New Porsche 911 GT3 Might Have Race Car Rear Wing
25 August 2020 - motor1
There's some solid science behind this.
With more manufacturers starting to resume manufacturing and design operations across the globe, Porsche looks to have some big plans for the upcoming year. While the Taycan Cross Turismo is pretty cool, it's the new Porsche 911 GT3 that we're all very excited about. With a reveal that was supposed to happen at the canceled 2021 Geneva Motor Show, Which Car Australia has picked up on some news of a most likely Q1 2021 launch. While a date is good, what's even better is that there's more info pointing towards a faster, lighter, and rawer Porsche 911 GT3 than ever before. Much of which is due in no small part to some radical aero.
No doubt you've already seen some spy shots and video of the next Porsche 911 GT3 doing some circuit testing around the Nürburgring Grand Prix Circuit.
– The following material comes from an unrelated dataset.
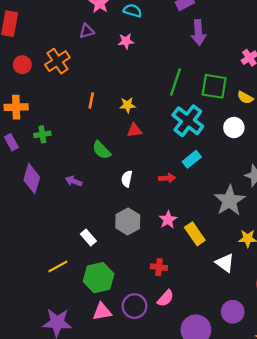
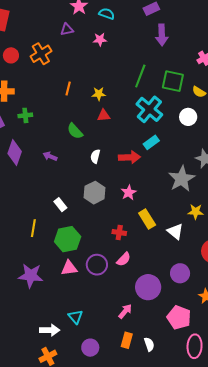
red arrow: (167, 178) -> (130, 157), size x1.5
yellow rectangle: (195, 234) -> (147, 219), moved
yellow line: (58, 267) -> (33, 228), turned -54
Sure, these cars are usually covered to the extreme with all the camouflage to hide the details, but the new rear aero is clear as day. Whether this is standard on the GT3 or is part of an optional package, this new GT-inspired wing has its uses. Called a swan-neck rear wing, it does away with posts mounted to the underside, adopting a top mounting design instead.
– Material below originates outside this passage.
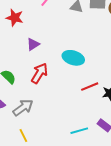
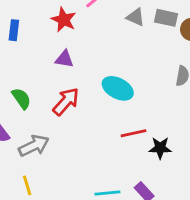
red star: (15, 18) -> (64, 20), moved
purple triangle: (33, 44) -> (64, 59), turned 32

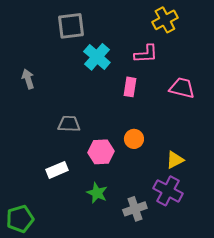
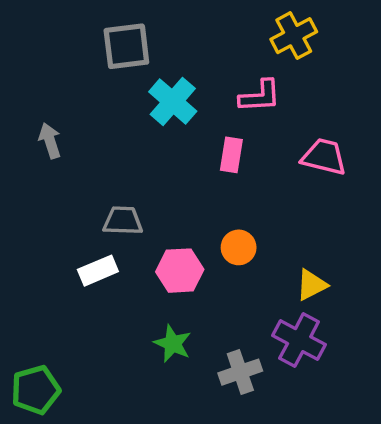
white rectangle: (57, 170) -> (98, 271), moved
Take this excerpt from the article posted on Which Car Australia: "Ever wondered why aircraft sling the engines under the wing instead of on top? That's because, on a plane, the top side of the wing is the important part, speeding the air, creating low pressure, and thus lift. That area needs to be uninterrupted. Think of a racing car wing as an inverted aircraft wing and you begin to wonder why it took so long for items with unencumbered undersides to appear."
This design came into use when racing rules and regulations were limiting the sizes of rear aero. The swan-neck design regains almost 50 percent of lost downforce when compared to a larger wing, despite being smaller in chord and width. While the actual production car will probably not have the same level of aggression found in the Porsche 911 RSR GT car, the gains should be similar.